MacGillis’s piece is worth the read. It’s based on solid, old-fashioned, foot-slogging reporting. One tidbit, about Perry’s biggest cash cow, the Texas Enterprise Fund:

Today, the Perry administration lists the Texas Energy Center as a going concern that has nearly reached its target of 1,500 jobs and resulted in $20 million in capital investment.

There’s just one problem: The Texas Energy Center no longer exists–at least not physically. The address listed on its tax forms is the address of the Fort Bend Economic Development Council, inside the Fluor tower. I arrived there late one Friday morning and asked for the Texas Energy Center. The secretary said: “Oh, it’s not here. It’s across the street. But there’s nothing there now.
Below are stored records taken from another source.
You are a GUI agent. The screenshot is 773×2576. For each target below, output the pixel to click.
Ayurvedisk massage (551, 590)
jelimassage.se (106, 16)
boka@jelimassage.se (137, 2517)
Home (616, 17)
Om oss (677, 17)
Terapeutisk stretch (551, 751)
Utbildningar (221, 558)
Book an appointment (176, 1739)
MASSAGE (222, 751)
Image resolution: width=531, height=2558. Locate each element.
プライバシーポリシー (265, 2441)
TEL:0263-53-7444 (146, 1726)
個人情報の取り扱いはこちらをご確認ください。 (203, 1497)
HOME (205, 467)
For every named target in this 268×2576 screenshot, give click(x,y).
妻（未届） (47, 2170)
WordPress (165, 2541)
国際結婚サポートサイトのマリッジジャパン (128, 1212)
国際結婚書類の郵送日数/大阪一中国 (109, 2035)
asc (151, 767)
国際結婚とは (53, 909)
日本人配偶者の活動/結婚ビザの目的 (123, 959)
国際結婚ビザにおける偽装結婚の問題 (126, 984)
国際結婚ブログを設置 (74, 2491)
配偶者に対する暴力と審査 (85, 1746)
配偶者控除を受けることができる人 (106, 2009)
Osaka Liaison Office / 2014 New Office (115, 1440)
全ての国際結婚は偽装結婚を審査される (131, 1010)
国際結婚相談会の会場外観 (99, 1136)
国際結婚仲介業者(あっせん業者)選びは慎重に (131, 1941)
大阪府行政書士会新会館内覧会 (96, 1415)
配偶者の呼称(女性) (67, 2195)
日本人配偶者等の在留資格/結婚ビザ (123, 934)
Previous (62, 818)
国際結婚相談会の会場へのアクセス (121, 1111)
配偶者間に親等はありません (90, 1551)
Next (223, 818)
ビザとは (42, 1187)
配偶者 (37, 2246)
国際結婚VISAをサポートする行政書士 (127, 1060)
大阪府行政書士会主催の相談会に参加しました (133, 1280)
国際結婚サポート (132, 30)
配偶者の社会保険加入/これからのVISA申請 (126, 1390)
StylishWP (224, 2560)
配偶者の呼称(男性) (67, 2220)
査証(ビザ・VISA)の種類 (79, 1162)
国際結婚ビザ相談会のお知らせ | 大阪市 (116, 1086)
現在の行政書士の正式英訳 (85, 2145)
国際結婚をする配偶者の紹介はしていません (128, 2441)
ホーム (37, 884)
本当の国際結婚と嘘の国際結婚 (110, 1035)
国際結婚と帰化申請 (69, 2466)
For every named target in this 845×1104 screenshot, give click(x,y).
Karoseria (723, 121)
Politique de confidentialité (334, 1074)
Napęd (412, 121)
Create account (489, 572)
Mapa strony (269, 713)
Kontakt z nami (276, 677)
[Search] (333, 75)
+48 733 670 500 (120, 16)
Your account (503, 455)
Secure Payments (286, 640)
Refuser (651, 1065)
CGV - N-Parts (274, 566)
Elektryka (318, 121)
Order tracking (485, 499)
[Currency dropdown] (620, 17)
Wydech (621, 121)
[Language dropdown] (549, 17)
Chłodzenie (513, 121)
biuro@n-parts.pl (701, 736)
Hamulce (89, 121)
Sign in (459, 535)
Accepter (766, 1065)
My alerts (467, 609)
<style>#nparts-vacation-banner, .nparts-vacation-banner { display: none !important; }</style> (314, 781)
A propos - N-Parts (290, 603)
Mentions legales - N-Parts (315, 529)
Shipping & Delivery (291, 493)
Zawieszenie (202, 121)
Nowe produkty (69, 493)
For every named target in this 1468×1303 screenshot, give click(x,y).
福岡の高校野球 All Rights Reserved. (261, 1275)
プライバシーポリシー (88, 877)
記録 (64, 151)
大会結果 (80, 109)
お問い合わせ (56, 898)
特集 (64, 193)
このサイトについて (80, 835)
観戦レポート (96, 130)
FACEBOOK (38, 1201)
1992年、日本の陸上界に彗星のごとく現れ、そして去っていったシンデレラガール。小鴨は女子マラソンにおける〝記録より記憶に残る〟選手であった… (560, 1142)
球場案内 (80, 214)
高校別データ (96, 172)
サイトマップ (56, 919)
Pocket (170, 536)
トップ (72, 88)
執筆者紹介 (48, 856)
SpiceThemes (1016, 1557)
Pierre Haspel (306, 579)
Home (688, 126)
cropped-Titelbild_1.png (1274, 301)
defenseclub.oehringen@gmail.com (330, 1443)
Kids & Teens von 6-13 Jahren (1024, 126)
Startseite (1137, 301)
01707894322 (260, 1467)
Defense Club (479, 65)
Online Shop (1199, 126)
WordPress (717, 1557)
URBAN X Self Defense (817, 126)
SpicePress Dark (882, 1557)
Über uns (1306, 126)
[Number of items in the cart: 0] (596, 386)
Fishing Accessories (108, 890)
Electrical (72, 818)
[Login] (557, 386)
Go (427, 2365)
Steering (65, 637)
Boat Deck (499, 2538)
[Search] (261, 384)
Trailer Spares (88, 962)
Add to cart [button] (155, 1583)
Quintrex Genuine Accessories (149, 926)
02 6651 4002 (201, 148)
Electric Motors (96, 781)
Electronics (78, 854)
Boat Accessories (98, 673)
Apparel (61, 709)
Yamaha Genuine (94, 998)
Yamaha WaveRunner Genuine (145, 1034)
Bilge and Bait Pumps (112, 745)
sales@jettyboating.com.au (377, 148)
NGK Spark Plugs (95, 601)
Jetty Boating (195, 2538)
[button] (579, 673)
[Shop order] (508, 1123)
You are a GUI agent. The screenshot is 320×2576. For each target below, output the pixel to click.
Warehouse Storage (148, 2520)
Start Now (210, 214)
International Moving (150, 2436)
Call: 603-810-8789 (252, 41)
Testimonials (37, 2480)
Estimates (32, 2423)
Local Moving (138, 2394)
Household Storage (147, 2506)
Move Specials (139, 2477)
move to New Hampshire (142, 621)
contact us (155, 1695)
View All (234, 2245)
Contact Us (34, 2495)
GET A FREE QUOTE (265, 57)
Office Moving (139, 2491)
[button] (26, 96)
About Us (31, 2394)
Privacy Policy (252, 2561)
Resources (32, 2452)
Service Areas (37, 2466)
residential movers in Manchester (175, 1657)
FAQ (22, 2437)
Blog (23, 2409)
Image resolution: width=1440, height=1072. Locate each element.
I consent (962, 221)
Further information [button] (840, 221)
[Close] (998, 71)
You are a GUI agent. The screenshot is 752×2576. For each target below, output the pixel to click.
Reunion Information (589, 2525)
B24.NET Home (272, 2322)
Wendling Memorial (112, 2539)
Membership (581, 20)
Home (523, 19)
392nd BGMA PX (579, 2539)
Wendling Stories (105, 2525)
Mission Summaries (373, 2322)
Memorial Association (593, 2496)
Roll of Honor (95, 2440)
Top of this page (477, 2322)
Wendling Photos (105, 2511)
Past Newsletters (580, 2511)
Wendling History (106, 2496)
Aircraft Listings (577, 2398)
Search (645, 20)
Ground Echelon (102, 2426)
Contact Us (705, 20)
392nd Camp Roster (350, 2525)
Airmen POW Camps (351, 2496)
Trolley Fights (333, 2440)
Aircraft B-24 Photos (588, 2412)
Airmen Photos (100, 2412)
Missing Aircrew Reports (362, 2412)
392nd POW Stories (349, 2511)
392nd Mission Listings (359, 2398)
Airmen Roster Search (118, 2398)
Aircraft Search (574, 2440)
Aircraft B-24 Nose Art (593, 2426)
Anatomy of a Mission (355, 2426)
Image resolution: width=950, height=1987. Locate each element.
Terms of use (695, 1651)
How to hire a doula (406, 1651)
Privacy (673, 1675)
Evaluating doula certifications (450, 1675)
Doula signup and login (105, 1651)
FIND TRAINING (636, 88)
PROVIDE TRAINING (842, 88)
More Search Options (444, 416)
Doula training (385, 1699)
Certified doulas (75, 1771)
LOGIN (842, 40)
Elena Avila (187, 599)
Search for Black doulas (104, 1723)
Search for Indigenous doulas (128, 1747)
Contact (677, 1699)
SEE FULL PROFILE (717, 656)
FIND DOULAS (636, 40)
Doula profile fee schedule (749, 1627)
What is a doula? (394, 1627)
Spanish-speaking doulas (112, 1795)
Jeff handles it here.” Jeff Wiley, the council’s president, would be out playing golf the rest of the day, she said. I went to the building across the street and asked for directions from an aide in the office of [former Congressman Tom] DeLay’s successor, which happened to be in the same building. She had not heard of the Texas Energy Center. But then I found its former haunt, a small vacant office space upstairs with a sign on an interior wall–the only mark of the center’s brief existence.

Yep, the very same industrial policy (handouts to favored donors) as Solyndra. That’s Perry, the Tea Party “conservative.”